Here lies a complicated conversation surrounding silence. It truly demonstrates the abstract space of the individual, the shadow that seals the body in tight, discoloring our vision and making the world appear to exist very far away from us. A scrim used to protect and sometimes hide behind, but cannot always be removed. Her singular experience may never be able to be examined. The private qualities to mental illness. The darkest parts of vulnerability. The depth of repressed pain. These complexities are difficult to pattern or describe. They are real. Real enough that her emotional experience most likely existed like a violent, but familiar enemy lashing out unexpectedly. As we have seen. Some may believe that Karyn had the resources and belief systems she needed to rise above social naysayers and tackle the dense barriers inside of a black female body.
Is this proof of our silence not protecting us?
One will never know exactly what weighed on Karyn's heart. It is clear that there was a separate voice. Some of us will perceive it to be the consistent intake of obtuse energy towards black woman and the surrounding images that do not validate our experience. Otherness as a black body is frequent and discernable. It is consistently difficult, and inevitably comes within our deeply colonized territory. As a black female bodied individual, our oppression is like emptiness. It provokes a space of nameless importance, where beauty, generosity, creativity, and heart go unexamined. And when something is “left behind”, it can recoil and unleash in challenging ways. One can have the resources to advocate for others. Or one can fight alone. Now, it is difficult as her community wonders how things could have been different. Perhaps there was a missing phone call and lunch date. Or... perhaps there were particles that none will ever be able to understand or describe. I extend support to her community by reminding them that none of this was their fault. Karyn’s life, her work, and the hearts that she influenced will carry on through the spirit she developed within the mission of For Brown Girls.
In a piece by Ty Alexander entitled, I am Karyn Washington: Suicide, Depression, and the Mothers Who Left Us, Ty shares with us several email exchanges between her and Karyn, where Karyn reached out.

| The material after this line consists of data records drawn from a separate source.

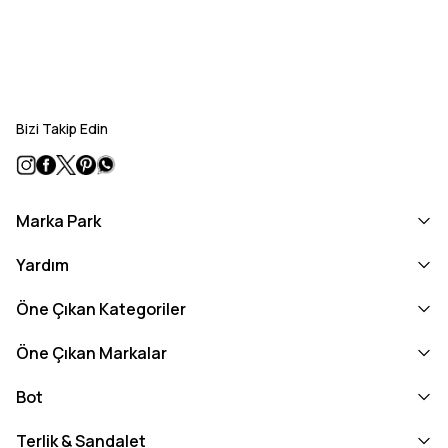
Bizi Takip Edin
Marka Park
Yardım
Öne Çıkan Kategoriler
Öne Çıkan Markalar
Bot
Terlik & Sandalet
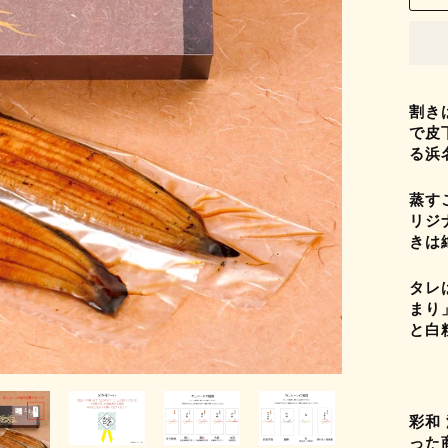
割き
で皮
る浜
蒸す
リジ
きは
タレ
まり
と白
彩和
った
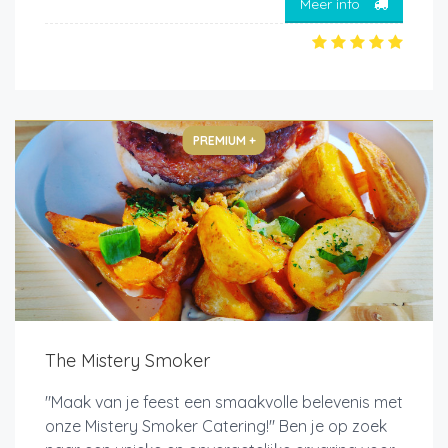
Meer info
PREMIUM +
The Mistery Smoker
"Maak van je feest een smaakvolle belevenis met
onze Mistery Smoker Catering!" Ben je op zoek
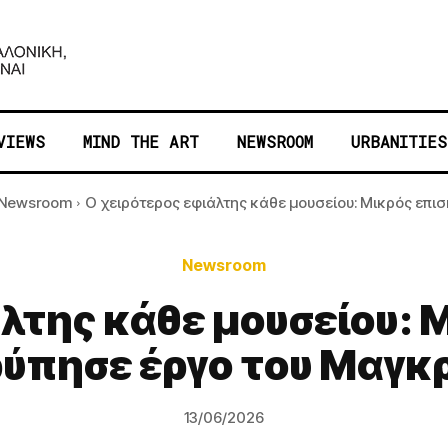
VIEWS
MIND THE ART
NEWSROOM
URBANITIES
Newsroom
Ο χειρότερος εφιάλτης κάθε μουσείου: Μικρός επισκ
Newsroom
άλτης κάθε μουσείου: 
ύπησε έργο του Μαγκ
13/06/2026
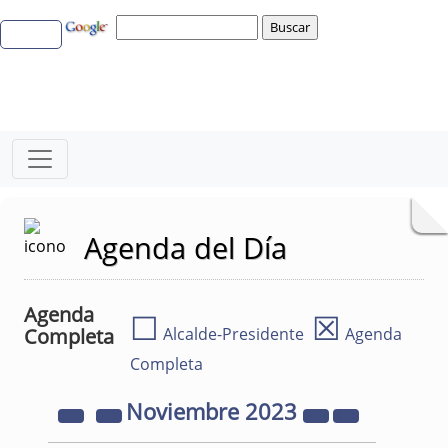
Agenda del Día
Agenda
☐
☒
Completa
Alcalde-Presidente
Agenda
Completa
Noviembre
2023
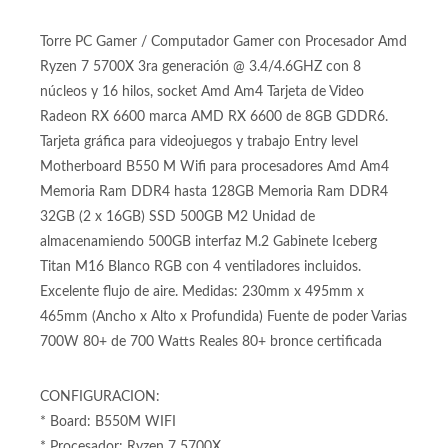
Videojuegos Ryzen 7 5700X DDR4
32GB Radeon RX 6600 500GB Titan
M16 Blanco RGB
Torre PC Gamer / Computador Gamer con Procesador Amd
Ryzen 7 5700X 3ra generación @ 3.4/4.6GHZ con 8
núcleos y 16 hilos, socket Amd Am4 Tarjeta de Video
Radeon RX 6600 marca AMD RX 6600 de 8GB GDDR6.
Tarjeta gráfica para videojuegos y trabajo Entry level
Motherboard B550 M Wifi para procesadores Amd Am4
Memoria Ram DDR4 hasta 128GB Memoria Ram DDR4
32GB (2 x 16GB) SSD 500GB M2 Unidad de
almacenamiendo 500GB interfaz M.2 Gabinete Iceberg
Titan M16 Blanco RGB con 4 ventiladores incluidos.
Excelente flujo de aire. Medidas: 230mm x 495mm x
465mm (Ancho x Alto x Profundida) Fuente de poder Varias
700W 80+ de 700 Watts Reales 80+ bronce certificada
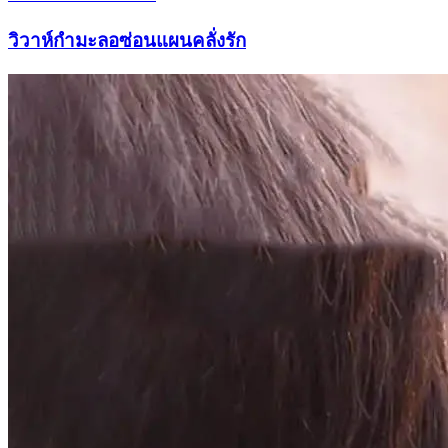
วิวาห์กำมะลอซ่อนแผนคลั่งรัก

They were commiserating as they individually and collectively coped with losing their mothers. (thank you for sharing, @allisonrhone) Karyn reached out to her for support and guidance as her mother was dying; Ty was deeply nurturing as she offered suggestions for Karyn to "remember" her mother (On a personal note: I was extremely moved by Ty's suggestion of photographing their hands clasped with their mothers' hands. My favorite part about my mother was her hands.) and Ty also checked in on after Karyn shared her mother's passing. Thank you Ty Alexander ( @gorgeousingrey) for writing this piece.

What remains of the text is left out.